I'd like the full listing transcribed exactly, with no images included.

%%

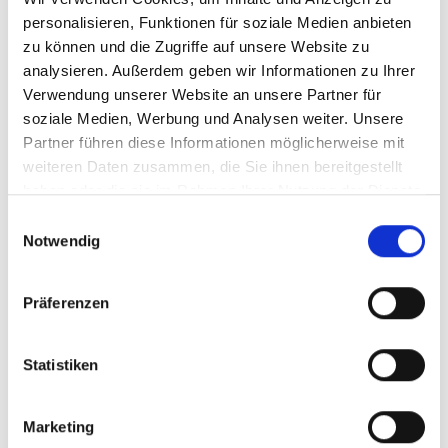
personalisieren, Funktionen für soziale Medien anbieten
Krailling
Illesheim
München / Pasing
Planegg
zu können und die Zugriffe auf unsere Website zu
Landsberied
Burgthann
analysieren. Außerdem geben wir Informationen zu Ihrer
München / Milbertshofen-Am Hart
Zirndorf
Germering
Verwendung unserer Website an unsere Partner für
Sauerlach / Grafing
Gilching
München / Trudering
soziale Medien, Werbung und Analysen weiter. Unsere
Partner führen diese Informationen möglicherweise mit
Taufkirchen
Garching
Puschendorf
Ammerndorf
Fürth
weiteren Daten zusammen, die Sie ihnen bereitgestellt
Schwarzenbruck
Freystadt
Dachau
München-Lerchenau
haben oder die sie im Rahmen Ihrer Nutzung der Dienste
Oberding
Gauting
Erlangen
Putzbrunn
Ingolstadt
gesammelt haben.
Einwilligungsauswahl
München
Nürnberg
Höhenkirchen-Siegertsbrunn
Haar
Notwendig
Gräfelfing
Cadolzburg
Mühlhausen
Immobilienverkauf München
Makler Nürnberg
Wohnungverkauf Fürth
weitere Orte
Präferenzen
Einfamilienhaus
Immobilienkauf
Eigentumswohnung
Hauskauf
Statistiken
Wohnungsanzeigen
Eigentumswohnungen
Wohnung
Immobilien
kaufen
Einfamilienhäuser
Wohnung suche
Marketing
Immobilie
Haus
Häuser
Immo
Wohnungen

%%

Solution for this exercise ▸
personalisieren, Funktionen für soziale Medien anbieten
Krailling
Illesheim
München / Pasing
Planegg
zu können und die Zugriffe auf unsere Website zu
Landsberied
Burgthann
analysieren. Außerdem geben wir Informationen zu Ihrer
München / Milbertshofen-Am Hart
Zirndorf
Germering
Verwendung unserer Website an unsere Partner für
Sauerlach / Grafing
Gilching
München / Trudering
soziale Medien, Werbung und Analysen weiter. Unsere
Partner führen diese Informationen möglicherweise mit
Taufkirchen
Garching
Puschendorf
Ammerndorf
Fürth
weiteren Daten zusammen, die Sie ihnen bereitgestellt
Schwarzenbruck
Freystadt
Dachau
München-Lerchenau
haben oder die sie im Rahmen Ihrer Nutzung der Dienste
Oberding
Gauting
Erlangen
Putzbrunn
Ingolstadt
gesammelt haben.
Einwilligungsauswahl
München
Nürnberg
Höhenkirchen-Siegertsbrunn
Haar
Notwendig
Gräfelfing
Cadolzburg
Mühlhausen
Immobilienverkauf München
Makler Nürnberg
Wohnungverkauf Fürth
weitere Orte
Präferenzen
Einfamilienhaus
Immobilienkauf
Eigentumswohnung
Hauskauf
Statistiken
Wohnungsanzeigen
Eigentumswohnungen
Wohnung
Immobilien
kaufen
Einfamilienhäuser
Wohnung suche
Marketing
Immobilie
Haus
Häuser
Immo
Wohnungen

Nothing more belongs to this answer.